La mobilité bancaire revisitée par la loi Macron est une sorte de libération pour le client. Il est en effet libre de changer de banque à tout moment et sans quelconque préavis. Si cette loi présente plus d’avantages pour le client, que sait-on de ce qu’elle produit comme effet chez ceux qui l’émettent ? Essayons de voir ce qu’il en est des impacts de la mobilité bancaire sur les émetteurs.

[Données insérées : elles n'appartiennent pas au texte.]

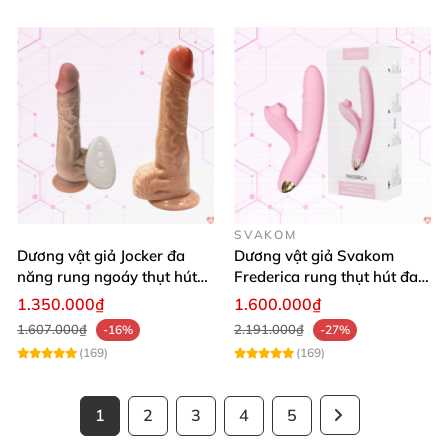
SVAKOM
Dương vật giả Jocker đa
Dương vật giả Svakom
năng rung ngoáy thụt hút
Frederica rung thụt hút đa
tường tỏa nhiệt
năng silicon cao cấp
1.350.000₫
1.600.000₫
1.607.000₫
2.191.000₫
-16%
-27%
(169)
(169)
1
2
3
4
5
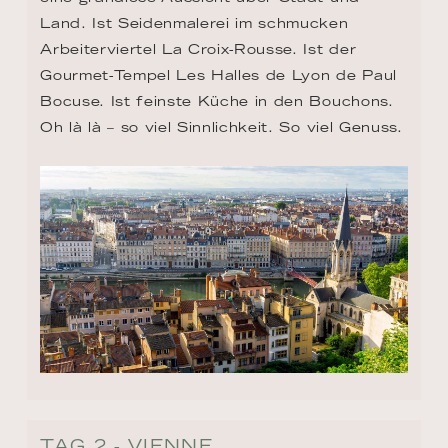
Land. Ist Seidenmalerei im schmucken 
Arbeiterviertel La Croix-Rousse. Ist der 
Gourmet-Tempel Les Halles de Lyon de Paul 
Bocuse. Ist feinste Küche in den Bouchons. 
Oh là là – so viel Sinnlichkeit. So viel Genuss.
TAG 2 - VIENNE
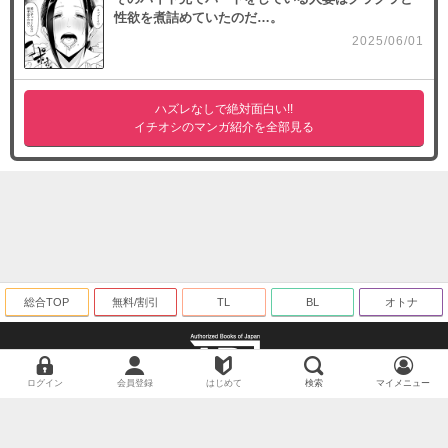
性欲を煮詰めていたのだ…。
（１８）
必要ポイント：
690
2025/06/01
購入する
ハズレなしで絶対面白い!!
イチオシのマンガ紹介を全部見る
（１９）
必要ポイント：
690
購入する
（２０）
必要ポイント：
690
総合TOP
無料/割引
TL
BL
オトナ
購入する
ログイン
会員登録
はじめて
検索
マイメニュー
海賊版に関する取り組みについて
©ギャラクシーコミック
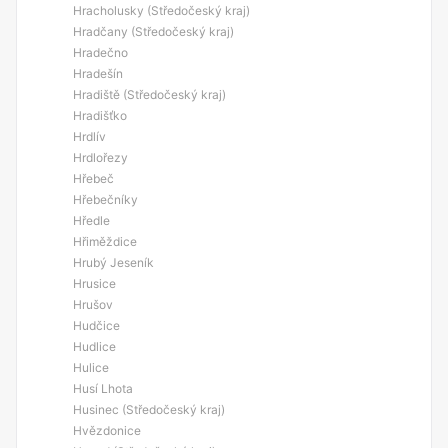
Hracholusky (Středočeský kraj)
Hradčany (Středočeský kraj)
Hradečno
Hradešín
Hradiště (Středočeský kraj)
Hradišťko
Hrdlív
Hrdlořezy
Hřebeč
Hřebečníky
Hředle
Hřiměždice
Hrubý Jeseník
Hrusice
Hrušov
Hudčice
Hudlice
Hulice
Husí Lhota
Husinec (Středočeský kraj)
Hvězdonice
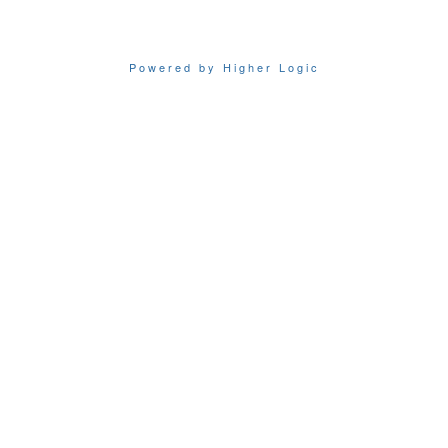
Powered by Higher Logic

Rappel des grandes lignes de la loi sur la mobilité bancaire

Avant d’évoquer les impacts de la mobilité bancaire sur les émetteurs, rappelons en quoi elle consiste et comment la mettre en exergue. La mobilité bancaire consiste au souhait d’un client de changer de banque. Ainsi, ses domiciliations de banque et autres opérations récurrentes telles que les virements et prélèvements sont transférées de son ancien compte bancaire vers son nouveau compte.

Comment changer de banque

Quels sont les impacts de la mobilité bancaire sur les émetteurs dès qu’on la fait jouer ? Depuis le 06 février 2017, jouissez d’un transfert automatisé des informations utiles de votre banque d’origine vers votre banque d’arrivée, grâce au RIB, au mandat de mobilité bancaire signé et remis à la nouvelle banque. Cette dernière s’occupe de toutes les démarches de départ en demandant des informations à l’ancienne banque qui les lui envoie au plus vite.

La responsabilité des émetteurs

Les impacts de la mobilité bancaire sur les émetteurs ne sont pas négligeables. Sachant que les opérations concernées par la mobilité bancaire sont celles qui sont récurrentes, c’est-à-dire intervenues au moins à 2 reprises au cours des 13 derniers mois dans les mouvements du compte bancaire, les émetteurs doivent restés à l’écoute. N’oublions pas que les virements émis, reçus, et les prélèvements sont faits par eux, ce qui fait qu’ils doivent être au courant du moindre changement de coordonnées du client, une fois contacté par la nouvelle banque. Les impacts de la mobilité bancaire sur les émetteurs sont lourds d’exécution et de conséquence, si la taille des transactions des émetteurs est colossale. Car ceux-ci n’ont que 10 jours ouvrés pour faire valoir les modifications sur les coordonnées bancaires, à moins qu’il s’agisse des prélèvements qui peuvent être majorés de 10 jours. Ensuite, obligation est faite à l’émetteur de prévenir le client de la prise de connaissance de ses nouvelles références bancaires et l’avise de la date à laquelle elles pourront être opérationnelles.